WORK ORDER -> Please copy every record below exactly, leaving out the pictures.
###
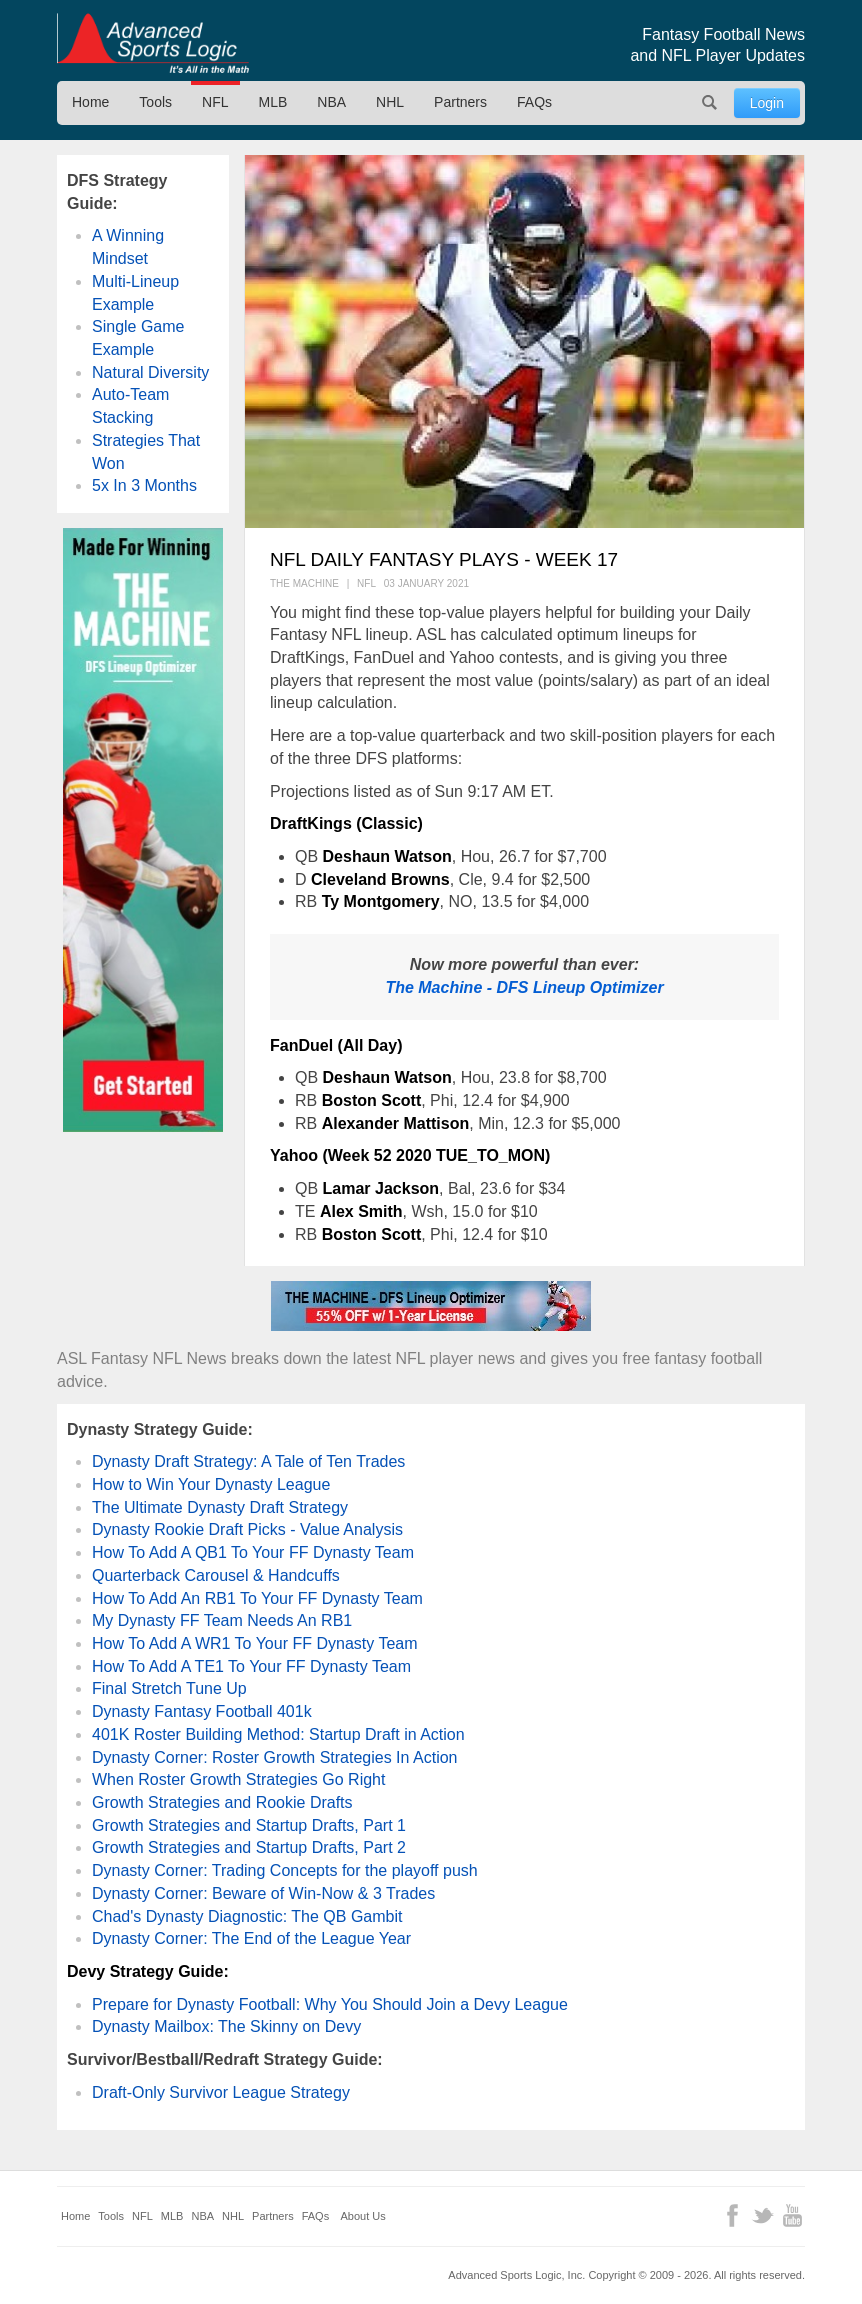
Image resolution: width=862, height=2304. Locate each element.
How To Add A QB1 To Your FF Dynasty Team (253, 1552)
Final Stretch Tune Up (169, 1688)
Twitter (762, 2215)
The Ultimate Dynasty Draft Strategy (220, 1507)
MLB (273, 102)
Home (90, 102)
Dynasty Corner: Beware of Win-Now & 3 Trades (263, 1893)
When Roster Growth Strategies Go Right (238, 1779)
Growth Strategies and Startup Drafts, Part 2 (249, 1847)
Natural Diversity (150, 372)
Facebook (732, 2215)
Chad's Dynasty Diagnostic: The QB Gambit (247, 1916)
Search (710, 103)
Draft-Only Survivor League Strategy (221, 2092)
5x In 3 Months (144, 485)
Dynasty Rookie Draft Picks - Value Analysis (247, 1529)
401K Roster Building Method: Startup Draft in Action (278, 1734)
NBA (331, 102)
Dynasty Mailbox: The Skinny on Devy (226, 2026)
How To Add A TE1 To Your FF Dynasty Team (251, 1666)
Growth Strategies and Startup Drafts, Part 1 (249, 1825)
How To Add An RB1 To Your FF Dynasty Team (257, 1598)
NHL (390, 102)
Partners (460, 102)
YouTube (792, 2215)
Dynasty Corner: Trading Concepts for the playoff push (285, 1870)
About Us (363, 2216)
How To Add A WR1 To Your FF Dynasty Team (255, 1643)
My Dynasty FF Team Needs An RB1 (222, 1620)
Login (767, 103)
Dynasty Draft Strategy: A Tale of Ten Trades (248, 1461)
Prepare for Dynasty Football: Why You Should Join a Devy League (330, 2004)
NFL (215, 102)
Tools (155, 102)
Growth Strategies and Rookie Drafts (222, 1802)
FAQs (534, 102)
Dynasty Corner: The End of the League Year (251, 1938)
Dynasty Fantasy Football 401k (202, 1711)
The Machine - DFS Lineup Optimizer (524, 987)
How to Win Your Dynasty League (211, 1484)
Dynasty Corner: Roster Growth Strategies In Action (274, 1757)
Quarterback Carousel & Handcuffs (216, 1575)
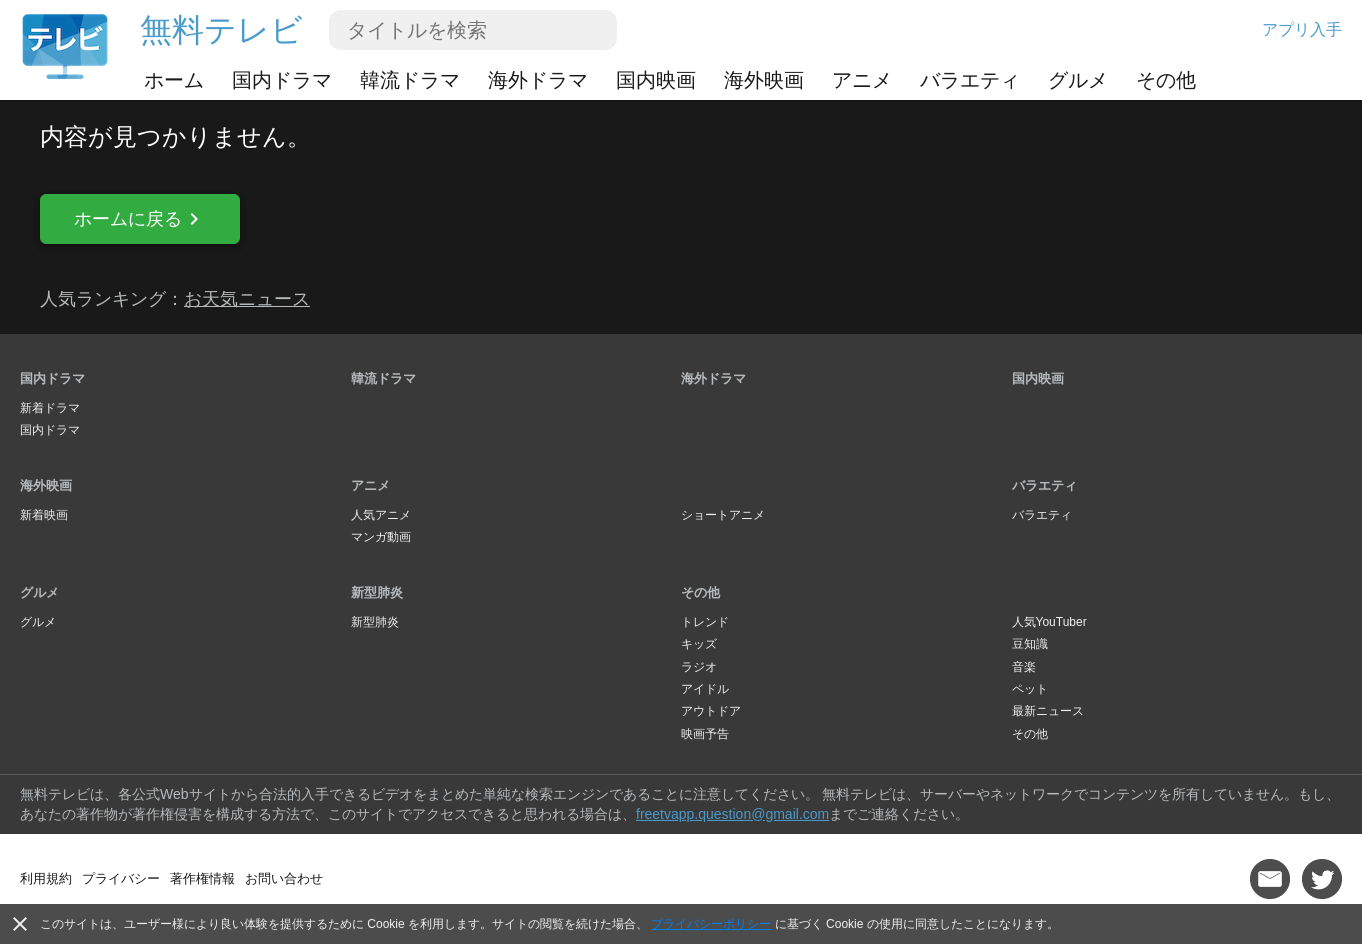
###
EXERCISE ANSWER ->
Image resolution: width=862, height=2304. Locate each element.
How To Add A QB1 To Your FF Dynasty Team (253, 1552)
Final Stretch Tune Up (169, 1688)
Twitter (762, 2215)
The Ultimate Dynasty Draft Strategy (220, 1507)
MLB (273, 102)
Home (90, 102)
Dynasty Corner: Beware of Win-Now & 3 Trades (263, 1893)
When Roster Growth Strategies Go Right (238, 1779)
Growth Strategies and Startup Drafts, Part 2 (249, 1847)
Natural Diversity (150, 372)
Facebook (732, 2215)
Chad's Dynasty Diagnostic: The QB Gambit (247, 1916)
Search (710, 103)
Draft-Only Survivor League Strategy (221, 2092)
5x In 3 Months (144, 485)
Dynasty Rookie Draft Picks - Value Analysis (247, 1529)
401K Roster Building Method: Startup Draft in Action (278, 1734)
NBA (331, 102)
Dynasty Mailbox: The Skinny on Devy (226, 2026)
How To Add A TE1 To Your FF Dynasty Team (251, 1666)
Growth Strategies and Startup Drafts, Part 1 (249, 1825)
How To Add An RB1 To Your FF Dynasty Team (257, 1598)
NHL (390, 102)
Partners (460, 102)
YouTube (792, 2215)
Dynasty Corner: Trading Concepts for the playoff push (285, 1870)
About Us (363, 2216)
How To Add A WR1 To Your FF Dynasty Team (255, 1643)
My Dynasty FF Team Needs An RB1 (222, 1620)
Login (767, 103)
Dynasty Draft Strategy: A Tale of Ten Trades (248, 1461)
Prepare for Dynasty Football: Why You Should Join a Devy League (330, 2004)
NFL (215, 102)
Tools (155, 102)
Growth Strategies and Rookie Drafts (222, 1802)
FAQs (534, 102)
Dynasty Corner: The End of the League Year (251, 1938)
Dynasty Fantasy Football 401k (202, 1711)
The Machine - DFS Lineup Optimizer (524, 987)
How to Win Your Dynasty League (211, 1484)
Dynasty Corner: Roster Growth Strategies In Action (274, 1757)
Quarterback Carousel & Handcuffs (216, 1575)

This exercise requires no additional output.